Paradigmatisch für Weils Konsumverständnis erweist sich ein kurzer Wortwechsel zwischen Simone de Beauvoir und Weil am Campus der Sorbonne 1930 (vgl. Beauvoir 1968: 229): Während die Existentialistin Beauvoir den zentralen Gehalt des menschlichen Lebens in der frei zu wählenden Sinngebung verortet, mahnt Weil die Verantwortung gegenüber den lebensnotwendigen Bedürfnissen aller Menschen ein. Sie warnt vor einem Freiheitsverständnis, das zum Konsum jenseits aller Bedürftigkeit einlädt: „si l’on devait entendre par liberté la simple absence de toute nécessité, ce mot serait vide de toute signification concrète ; mais il ne représenterait pas alors pour nous ce dont la privation ôte à la vie sa valeur.“ [verstünde man Freiheit als bloße Abwesenheit aller Notwendigkeit, verliere dieses Wort seine konkrete Bedeutung; es würde für uns nicht mehr die Entbehrungen repräsentieren, die uns das Leben abverlangt] (Weil 1955: 59) Nicht grundlos zeichnen geistesgeschichtliche Untersuchungen der letzten Jahre eine gedankliche Nähe zwischen der Freiheitsliebe des französischen Existentialismus und der Logik der zügellosen Finanzmärkte – exklusive der humanitären Praxis seiner Hauptvertreter_innen in den 70er Jahren (vgl. Irwin 2015: 33f.).

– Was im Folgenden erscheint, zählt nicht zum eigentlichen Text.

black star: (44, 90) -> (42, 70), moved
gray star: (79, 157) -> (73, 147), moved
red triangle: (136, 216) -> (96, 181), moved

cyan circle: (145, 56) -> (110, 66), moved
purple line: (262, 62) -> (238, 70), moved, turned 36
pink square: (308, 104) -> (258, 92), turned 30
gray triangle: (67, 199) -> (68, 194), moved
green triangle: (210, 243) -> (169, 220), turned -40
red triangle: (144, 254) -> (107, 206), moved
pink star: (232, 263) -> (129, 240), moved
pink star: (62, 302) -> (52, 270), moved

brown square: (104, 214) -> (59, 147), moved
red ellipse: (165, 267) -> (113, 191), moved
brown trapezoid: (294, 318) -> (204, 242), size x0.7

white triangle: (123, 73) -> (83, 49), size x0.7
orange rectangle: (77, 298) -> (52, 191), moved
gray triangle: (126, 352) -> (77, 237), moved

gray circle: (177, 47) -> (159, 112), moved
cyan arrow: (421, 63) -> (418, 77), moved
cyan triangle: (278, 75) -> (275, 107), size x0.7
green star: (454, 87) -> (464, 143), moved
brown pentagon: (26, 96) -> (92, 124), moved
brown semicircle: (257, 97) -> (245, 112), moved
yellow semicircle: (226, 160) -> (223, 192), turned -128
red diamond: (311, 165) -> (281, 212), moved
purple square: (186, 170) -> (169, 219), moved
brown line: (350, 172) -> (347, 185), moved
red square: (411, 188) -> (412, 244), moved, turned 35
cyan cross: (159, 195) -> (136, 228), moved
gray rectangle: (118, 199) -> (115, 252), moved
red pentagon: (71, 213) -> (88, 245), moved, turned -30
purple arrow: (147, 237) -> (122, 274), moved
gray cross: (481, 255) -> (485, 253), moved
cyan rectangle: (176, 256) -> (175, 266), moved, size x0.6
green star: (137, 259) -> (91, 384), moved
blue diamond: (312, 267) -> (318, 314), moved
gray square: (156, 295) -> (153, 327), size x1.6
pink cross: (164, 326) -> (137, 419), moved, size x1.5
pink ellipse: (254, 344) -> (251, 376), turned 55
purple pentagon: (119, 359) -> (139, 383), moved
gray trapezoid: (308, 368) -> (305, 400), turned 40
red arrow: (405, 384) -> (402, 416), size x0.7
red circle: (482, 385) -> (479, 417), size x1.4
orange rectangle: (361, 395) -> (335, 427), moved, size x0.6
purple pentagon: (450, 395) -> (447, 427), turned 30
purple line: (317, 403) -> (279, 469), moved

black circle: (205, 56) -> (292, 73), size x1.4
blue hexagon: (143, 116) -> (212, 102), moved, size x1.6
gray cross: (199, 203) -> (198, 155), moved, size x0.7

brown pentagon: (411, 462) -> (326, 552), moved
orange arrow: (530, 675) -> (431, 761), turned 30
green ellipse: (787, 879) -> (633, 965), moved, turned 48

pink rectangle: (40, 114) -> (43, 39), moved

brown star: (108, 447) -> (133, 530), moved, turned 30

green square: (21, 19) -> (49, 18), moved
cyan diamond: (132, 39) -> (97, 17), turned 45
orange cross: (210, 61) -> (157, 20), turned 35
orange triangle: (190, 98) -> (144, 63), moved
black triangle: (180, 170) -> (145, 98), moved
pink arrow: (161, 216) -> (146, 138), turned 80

Weil stellt der Idee der hedonistischen Freiheit die nécessité gegenüber, die soziale Abhängigkeiten und die natürliche Bedürftigkeit jedes Menschen zum Ausdruck bringen will, wie auch die egoistischen Tendenzen dahinter entlarvt: „la nécessité est une ennemie pour l’homme tant qu’il pense, à la première personne“. [solange der Mensch in der ersten Person denkt, ist ihm die Notwendigkeit ein Feind] (Weil 1951: 124) Als weltweite Gemeinschaft der von der nécessité Betroffenen obliegt es somit jedem Menschen, das Not-wendende (Notwendige) zu tun. Die nécessité ist damit Kontingenzerfahrung und ethischer Apell zugleich.

Die menschliche Verpflichtung der Solidarität begründet Weil im Rahmen einer neuplatonischen Ontologie: Alles (für uns augenscheinlich) Seiende ist eine Spielart des Nichtseins. Im Unterschied zu Platon versteht Weil unsere Welt nicht als verringerten Abglanz einer perfekten Ideenwelt, sondern als Negativ des Seins: als Facetten des Nichts. Sie spricht deshalb im Kontrast zum biblischen Schöpfungsbegriffs von einer dé-création [Ent-schaffung] im Sinne einer Entäußerung des Seins und einer Verwirklichung des Mangels (vgl. Weil 1956: 139). Der Mensch müsse lernen, sich in der Abwesenheit des Seins als ontologisches Mangelwesen zu erkennen – anders als Gehlen, der den Begriff des Mangelwesens biologisch und soziologisch argumentierte – sozusagen als ein wandelnder Nichtseiender unter Nichtseienden. Dessen blind, versuche der Mensch die latent spürbare Leere mit vermeintlichem „Sein“ zu füllen. Weil definiert menschliche Existenz, auf individueller Ebene, aber auch auf kollektiver Ebene als Versuche den horror vacui [die Angst vor der Leere] zu verhandeln.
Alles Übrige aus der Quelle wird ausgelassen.